Pub Date: May 5th, 1999
ISBN: 0-7868-6288-2
Publisher: Hyperion

Parker’s seventh California thriller (Where Serpents Lie, 1998, etc.) leads with a bright new twist: the hero is Tim Hess, a retired, divorced, and childless cop with an apparent death sentence of cancer hanging over him as he goes about tracking down a serial killer. Meanwhile, he’s keeping company with—and taking orders from—good-looking, right uppity Detective Merci Rayborn, who can be one big pain and has already marked her way up the ladder of promotions. The two of them want to find the Purse Snatcher, a kidnaping slayer of beautiful Laguna County women. But since there are no bodies, only the women’s purses lying in blood, might they still be alive? As often happens with Parker novels, the main plot has familiar echoes, but that hardly matters when the reader is guaranteed a richly metaphoric and suspenseful ride to the end, especially as Hess’s deepening passion for Merci gives him ever more reason to live.
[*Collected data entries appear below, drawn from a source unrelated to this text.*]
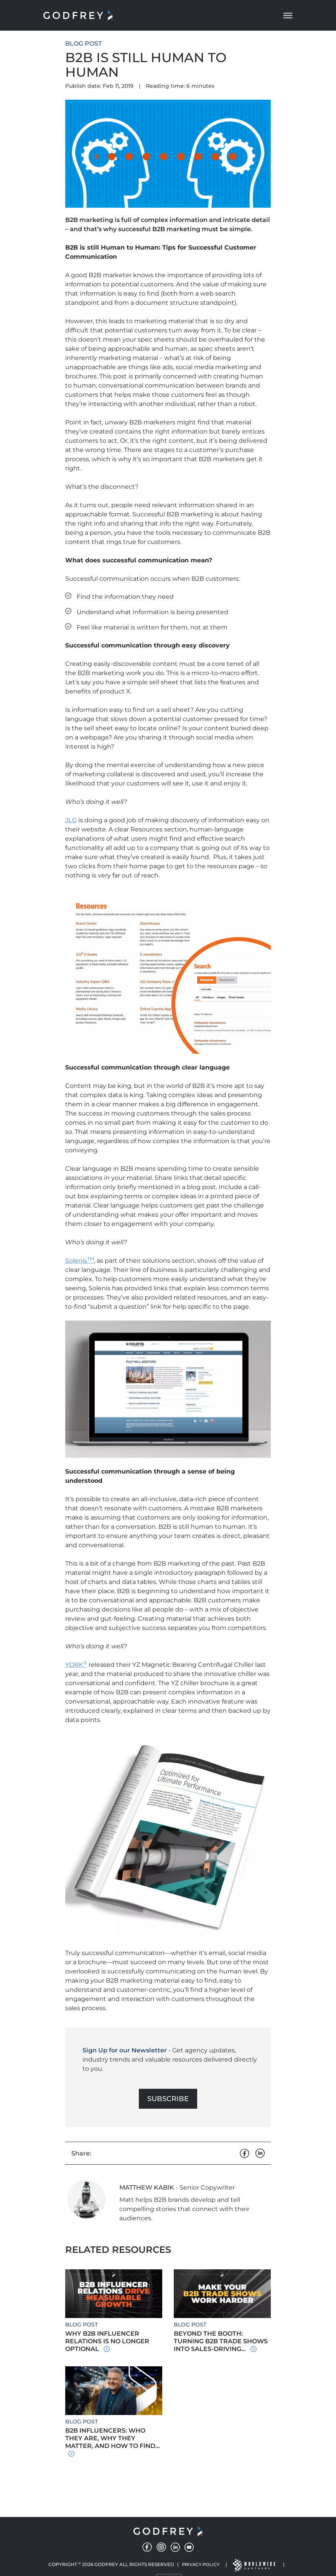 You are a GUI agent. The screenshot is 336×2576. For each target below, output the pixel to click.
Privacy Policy (200, 2565)
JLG (71, 820)
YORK (76, 1664)
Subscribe (168, 2099)
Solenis (79, 1260) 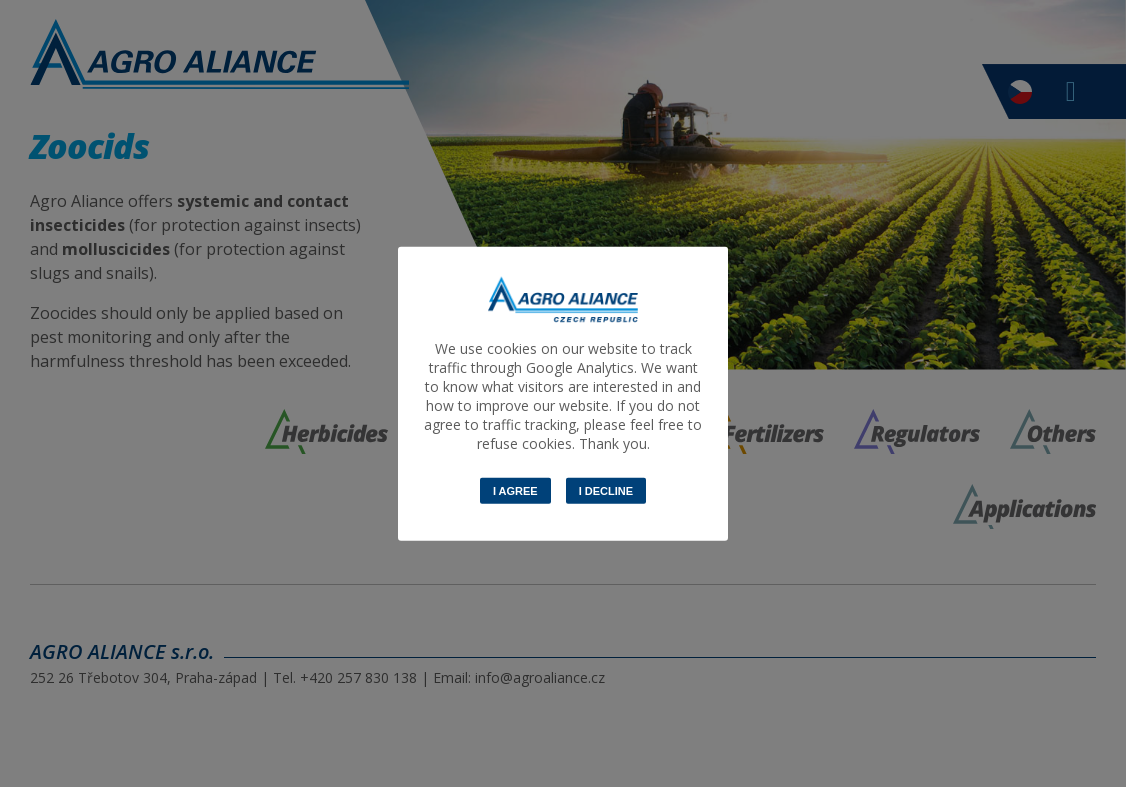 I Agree (515, 491)
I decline (606, 491)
It’s safe to say that Parker has never before come up with as moving an ending as he unwinds here, while titillating us along the way with a psycho whose only fault is his irresistible fixation on giving gorgeous women eternal beauty—just as the hormone treatments he’s been given to reduce his sexual cravings have given him a pair of breasts. Ah, Parker in top form.